John arrived in Fujian in 1906 and later, while working there met fellow missionary Eda Stanley Bryan-Brown, she had been born the daughter of a clergyman in Australia, and in 1914 they were married. In 1916, – perhaps out of a sense of duty? – John returned to Europe in the midst of War, this meant separation from his wife and his missionary work. Curtis joined the British Army Chaplains and shared the dangers of the combat troops in trenches and on battlefields. He spent time in Greece and also would have ministered to members of the Royal Dublin Fusiliers during his service. As one journalist who knew him well observed of his character “one cannot picture him holding back from that cataclysm”. Indeed despite his obvious religious devotion most descriptions of John Curtis focus strongly on his energy and fearlessness, whether on the sports ground, or the battlefield or in his missionary work.

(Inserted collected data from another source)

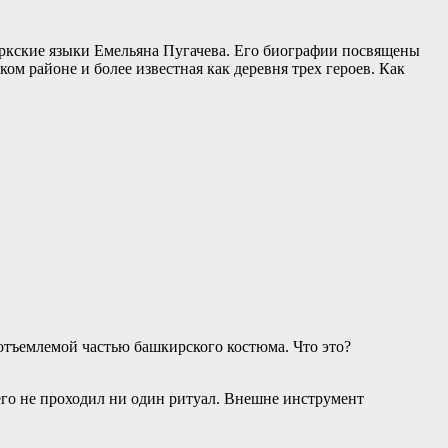
тюркские языки Емельяна Пугачева. Его биографии посвящены
м районе и более известная как деревня трех героев. Как
отъемлемой частью башкирского костюма. Что это?
его не проходил ни один ритуал. Внешне инструмент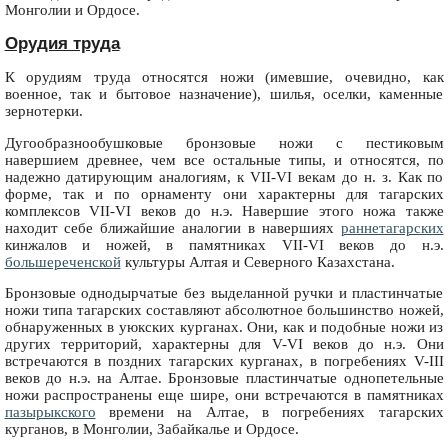
Монголии и Ордосе.
Орудия труда
К орудиям труда относятся ножи (имевшие, очевидно, как
военное, так и бытовое назначение), шилья, оселки, каменные
зернотерки.
Дугообразнообушковые бронзовые ножи с пестиковым
навершием древнее, чем все остальные типы, и относятся, по
надежно датирующим аналогиям, к VII-VI векам до н. з. Как по
форме, так и по орнаменту они характерны для тагарских
комплексов VII-VI веков до н.э. Навершие этого ножа также
находит себе ближайшие аналогии в навершиях
раннетагарских
кинжалов и ножей, в памятниках VII-VI веков до н.э.
большереченской
культуры Алтая и Северного Казахстана.
Бронзовые однодырчатые без выделанной ручки и пластинчатые
ножи типа тагарских составляют абсолютное большинство ножей,
обнаруженных в уюкских курганах. Они, как и подобные ножи из
других территорий, характерны для V-VI веков до н.э. Они
встречаются в поздних тагарских курганах, в погребениях V-III
веков до н.э. на Алтае. Бронзовые пластинчатые однопетельные
ножи распространены еще шире, они встречаются в памятниках
пазырыкского
времени на Алтае, в погребениях тагарских
курганов, в Монголии, Забайкалье и Ордосе.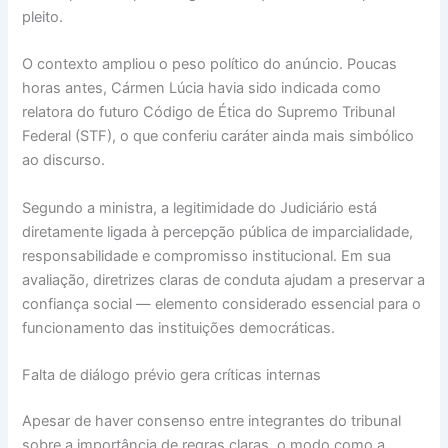
pleito.
O contexto ampliou o peso político do anúncio. Poucas
horas antes, Cármen Lúcia havia sido indicada como
relatora do futuro Código de Ética do Supremo Tribunal
Federal (STF), o que conferiu caráter ainda mais simbólico
ao discurso.
Segundo a ministra, a legitimidade do Judiciário está
diretamente ligada à percepção pública de imparcialidade,
responsabilidade e compromisso institucional. Em sua
avaliação, diretrizes claras de conduta ajudam a preservar a
confiança social — elemento considerado essencial para o
funcionamento das instituições democráticas.
Falta de diálogo prévio gera críticas internas
Apesar de haver consenso entre integrantes do tribunal
sobre a importância de regras claras, o modo como a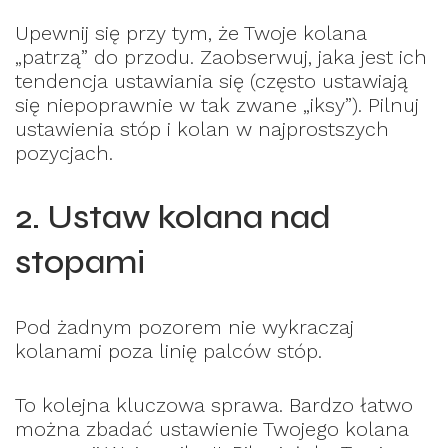
Upewnij się przy tym, że Twoje kolana
„patrzą” do przodu. Zaobserwuj, jaka jest ich
tendencja ustawiania się (często ustawiają
się niepoprawnie w tak zwane „iksy”). Pilnuj
ustawienia stóp i kolan w najprostszych
pozycjach.
2. Ustaw kolana nad
stopami
Pod żadnym pozorem nie wykraczaj
kolanami poza linię palców stóp.
To kolejna kluczowa sprawa. Bardzo łatwo
można zbadać ustawienie Twojego kolana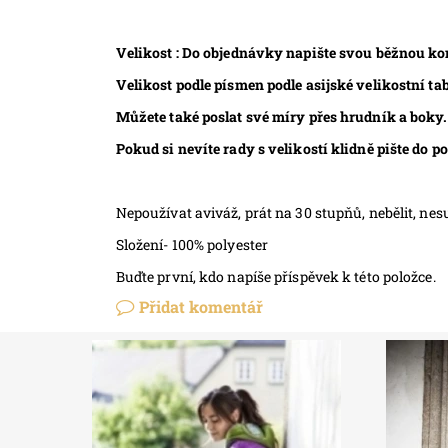
Velikost : Do objednávky napište svou běžnou konfe
Velikost podle písmen podle asijské velikostní tab
Můžete také poslat své míry přes hrudník a boky.
Pokud si nevíte rady s velikostí klidně pište do 
Nepoužívat aviváž, prát na 30 stupňů, nebělit, nesuš
Složení- 100% polyester
Buďte první, kdo napíše příspěvek k této položce.
Přidat komentář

Luckily John survived the War and in 1919 received the Victory medal, however he swiftly returned to his work in China. Since arriving in China in 1906 John had witnessed crowning of the child emperor Puyi in 1908 as well as his forced abdication, the end of Imperial rule, and the founding of the Republic of China just a few years later. His post-war return witnessed further upheaval. In 1927 John and his missionaries would no doubt have been aware of the first major engagements of the Chinese Civil War between the Kuomintang (or KMT, the major political party of the Republic) and the Red Army of the Chinese Communist Party. There was a major battle for control of the city Nanchang in the neighbouring province of Jiangxi which ultimately saw the Communist forces flee in defeat, many of their surviving troops marched hundreds of miles to take refuge in Fujian, the province where John and his family were living.
By this stage John and Eda had become parents to a son, John Guy Curtis in 1919, Arthur Bryan Curtis in 1924 and followed by a sister, Joan. It was a restless time to have a new family but there was further change for John as in 1929 he became Bishop of Zhejiang, replacing his fellow Dubliner Herbert Moloney. This meant that John and Eda moved to the beautiful city of Hangzhou, referred to by some at the time as the “Venice of the east” due to its location on the Grand Canal of China and sections of the Yangtze river delta. By this stage Eda had brought the children to England in 1927 to live with one of her brothers though both parents visited every year up until the outbreak of the Second World War. In their young lives the children had witnessed a great deal of violence. Joan recalled as a four year old hearing “soldier and their cannon” from the Missionary school. On another occasion in 1922 Eda and her two young children were obliged to undertake a long journey up river, during the course of which her oldest son John by then only three years old at the time developed laryngeal diphtheria. When it looked like he might succumb to his illness she was forced to perform a tracheotomy, her only instruments being a pen-knife and some hair-pins. It was perhaps not surprising that the calm of rural England would seem a better place for the children to grow up.
Drama and upheaval followed the Curtis family to this new setting of Hangzhou and as Christmas 1937 approached so too did the forces of Imperial Japan. The Second Sino-Japanese war had broken out that summer and on Christmas day 90,000 Japanese troops entered Hangzhou after fierce fighting. A week earlier the Japanese had advised all foreign consuls to evacuate any of their citizens from the area due to the danger of the fighting, in all there were only 31 foreigners in Hangzhou in 1937 and John Curtis was the only Irishman.
Journalist and Church of Ireland priest, Patrick Comerford notes that “living conditions deteriorated in the city, Curtis constantly visited the hospitals, medical camps and refugees, his overcoat pockets bulging with bottles of milk for the children. On what he called his ‘milk rounds,’ he also shepherded large numbers of frightened women and children to the safety of the refugee camps.”
He continued to administer to his Church’s followers throughout his vast diocese despite the restrictions caused by the Japanese invasion, and the subsequent outbreak of World War II. By September 1942 more than nine months after the Japanese attack at Pearl Harbour many missionaries were called in for questioning. John Curtis was arrested in November and taken to the Haipong Road Camp in Shanghai and then held in Stanley Internment Camp, Hong Kong. Comerford writes that on one occasion, “the Japanese threatened to shoot him if he continued to criticise their treatment of his fellow prisoners, but it was said that in internment he was a great asset to the morale of the camp.”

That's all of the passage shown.